:: Task statement ::
For every line in the entries that contains "HEMA", show the whole line.

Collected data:
+--
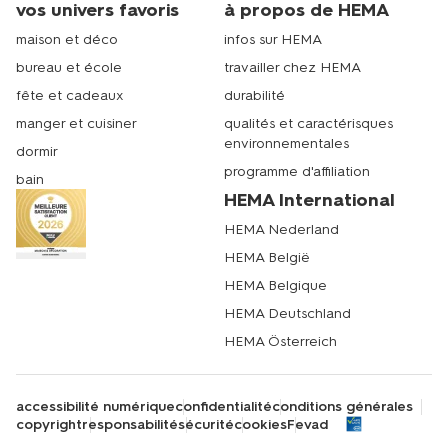
vos univers favoris
à propos de HEMA
maison et déco
infos sur HEMA
bureau et école
travailler chez HEMA
fête et cadeaux
durabilité
manger et cuisiner
qualités et caractérisques
environnementales
dormir
programme d'affiliation
bain
HEMA International
HEMA Nederland
HEMA België
HEMA Belgique
HEMA Deutschland
HEMA Österreich
accessibilité numérique
confidentialité
conditions générales
copyright
responsabilité
sécurité
cookies
Fevad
+--
:: Solved exercise ::
à propos de HEMA
infos sur HEMA
travailler chez HEMA
HEMA International
HEMA Nederland
HEMA België
HEMA Belgique
HEMA Deutschland
HEMA Österreich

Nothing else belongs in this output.